The word 'Indie' seems to stick and lend itself to marketing in a peculiar way. Remember when it was 'underground' or 'alternative' or even 'cutting edge'! And of course the word 'punk' is like this gauzy spectrality, looming over the whole field. And obviously the meanings of these words dissolve completely, in the process of being utelized to sell Bloc Party and Bright Eyes albums.
But maybe I'm way off. One definable trend is that music is becoming specialized, more compartmentalized within the internet. Maybe Kurt Cobain would have liked this. Nirvana fans, in the present context, would be able to go to Nirvana's myspace, commiserate among themselves in chat rooms. And Nirvana would never have to sign to a major label. Never have to deal with dreaded jocks!
But maybe that's internet-utopia idealizing.
And maybe there is no next Nirvana. Not that they were so unbelievably great. The Nirvana phenomenon was that people who would never listen to a band like that (supposedly) started listening to a band like that. So much so that (gasp) Michael Jackson was briefly no longer the top-selling artist.
Its come to be considered naive to say 'My favorite kind of music is Indie Rock.' I think it would be funny to say 'Mostly, I'm into alternative.' Remember alternative? Vedder on Time's cover? I have the feeling that kind of media phenomenom-a-non isn't going to happen anymore. The zeitgeist belongs more to technology and the market now than it did even in the 90's. More people are excited about the new iPhone than about the new Arcade Fire, regardless of how you feel about that band.

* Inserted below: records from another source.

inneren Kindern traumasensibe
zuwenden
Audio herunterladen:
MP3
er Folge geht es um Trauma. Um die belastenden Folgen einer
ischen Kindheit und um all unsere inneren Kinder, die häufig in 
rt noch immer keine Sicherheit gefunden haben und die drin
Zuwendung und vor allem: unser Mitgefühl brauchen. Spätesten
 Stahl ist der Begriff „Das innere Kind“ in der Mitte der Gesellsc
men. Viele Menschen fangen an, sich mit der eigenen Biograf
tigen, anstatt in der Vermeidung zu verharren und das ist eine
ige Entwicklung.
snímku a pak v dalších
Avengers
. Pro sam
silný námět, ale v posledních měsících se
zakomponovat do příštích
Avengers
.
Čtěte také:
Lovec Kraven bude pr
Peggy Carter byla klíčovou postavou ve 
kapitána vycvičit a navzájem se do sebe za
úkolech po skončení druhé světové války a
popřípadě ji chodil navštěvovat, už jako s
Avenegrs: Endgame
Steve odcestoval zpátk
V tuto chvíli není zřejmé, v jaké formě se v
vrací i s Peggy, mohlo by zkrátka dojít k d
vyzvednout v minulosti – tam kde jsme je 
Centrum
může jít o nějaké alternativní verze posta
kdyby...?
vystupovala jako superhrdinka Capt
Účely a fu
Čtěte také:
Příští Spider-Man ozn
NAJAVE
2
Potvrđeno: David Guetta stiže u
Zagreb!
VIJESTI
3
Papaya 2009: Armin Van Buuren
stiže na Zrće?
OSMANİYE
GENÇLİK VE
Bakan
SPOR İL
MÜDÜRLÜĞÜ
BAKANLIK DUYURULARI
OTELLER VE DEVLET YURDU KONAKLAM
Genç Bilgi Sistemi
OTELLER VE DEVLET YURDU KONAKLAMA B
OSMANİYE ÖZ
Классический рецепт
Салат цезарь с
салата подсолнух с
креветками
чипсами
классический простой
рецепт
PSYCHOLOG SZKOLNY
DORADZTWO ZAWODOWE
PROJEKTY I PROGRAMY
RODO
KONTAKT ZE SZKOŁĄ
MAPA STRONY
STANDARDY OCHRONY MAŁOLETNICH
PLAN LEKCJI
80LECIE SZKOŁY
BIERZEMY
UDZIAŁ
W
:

And nobody missed anything, don't worry. Anyone can get a copy of Bee Thousand, and its still great. The 90's were not a GREAT ERA in music. There was never a time when the nomenclature of music, or even the context of music, was more important than the music. You wouldn't get more out of The Beatles' songs by transporting yourself back to the 60's. You would get more out of the 60's maybe, and realize they 60's were never about the Beatles, or even the 60's.
The trick is not to be fooled by the nomenclature. There is no such thing as Indie Rock. It's really just industry jargon now, and maybe always was. Maybe there never was an Indie Rock. Of course there's independent produced and marketed music. Always will be. But Indie Rock, all it is, is dust in the wind.